Dear numerical algebra experts,
I am trying to find $\alpha$ for which $A(\alpha)x=0$ has a non-trivial solution ($x\neq0$), i.e. I am looking for $\alpha_0$ for which the null space of $A(\alpha_0)$ is not empty. A (square, NxN, real) is the coefficient matrix of a physics problem (constructed from boundary conditions and an Ansatz that solves the corresponding diff. equations of interest). My general strategy (performed in Numpy/Scipy but would certainly work analogously in different environments) is
- search for the root $\alpha_0$ in the determinant of $A(\alpha)$
- Perform a SVD of $A(\alpha_0)$: $A(\alpha_0) = UsV$ and compile the null space from $V$ (the row vector that corresponds to the smallest singular value $\sigma$ in $s$).
This strategy works well for certain parameter spaces of $\alpha$: the final result is what I expect (physics-wise) and all numerical parameters behave well.
However, for other parameter spaces of $\alpha$, I observe that I can still find $\alpha_0$ (the root of the determinant) but the final result (the "null space" given by the last row vector of V) does not behave well anymore (discontinuities). After thoroughly checking the behavior of the relevant numerical figure of merits, I figured out that this problem seems to be related to $A(\alpha_0)$ becoming rank-deficient (in a numerical sense): using a common threshold definition of max($\sigma)\times N \times$ (machine epsilon), the described problem starts to occur once the second (or even third) smallest $\sigma$ exceeds this threshold by a certain value (cannot exactly nail it).

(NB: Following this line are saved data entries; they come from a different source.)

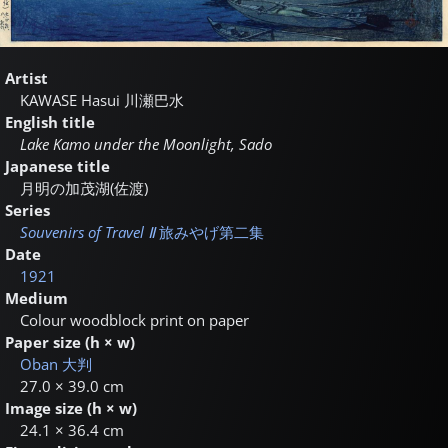
Artist
KAWASE Hasui
川瀬巴水
English title
Lake Kamo under the Moonlight, Sado
Japanese title
月明の加茂湖(佐渡)
Series
Souvenirs of Travel Ⅱ
旅みやげ第二集
Date
1921
Medium
Colour woodblock print on paper
Paper size (h × w)
Oban
大判
27.0 × 39.0 cm
Image size (h × w)
24.1 × 36.4 cm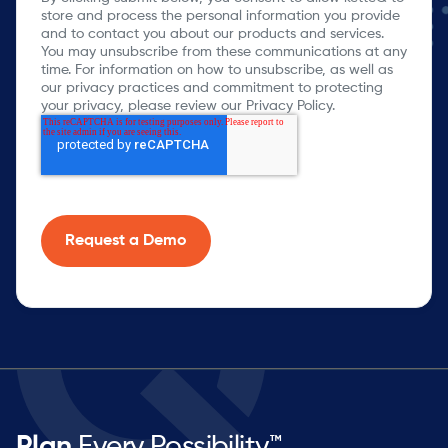
store and process the personal information you provide
and to contact you about our products and services.
You may unsubscribe from these communications at any
time. For information on how to unsubscribe, as well as
our privacy practices and commitment to protecting
your privacy, please review our Privacy Policy.
Plan
Every Possibility™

In conclusion, it seems there are issues with the floating-point precision during the SVD. Since working on a machine with better precision is not really on option, I am somehow stuck at this point. Is there any strategy (or hint) on how to proceed?
Any feedback is highly appreciated!
Update:
I followed the nice idea proposed by Ben Grossmann. However, it did not work out completely since the scaling of $A(\alpha)$ being ill-conditioned seems to be highly unfortunate. Nevertheless, I figured out that some elements of $A$ scaled (in magnitude) signifianctly worse than the others (which might explain why a global rescaling/preconditioning did not fully work). So I did a manual rescaling (preconditioning) of only these elements for an $\alpha$ in the center of the parameter space of interest. This worked out quite nicely and allowed me to solve the issue. Thanks @ Ben.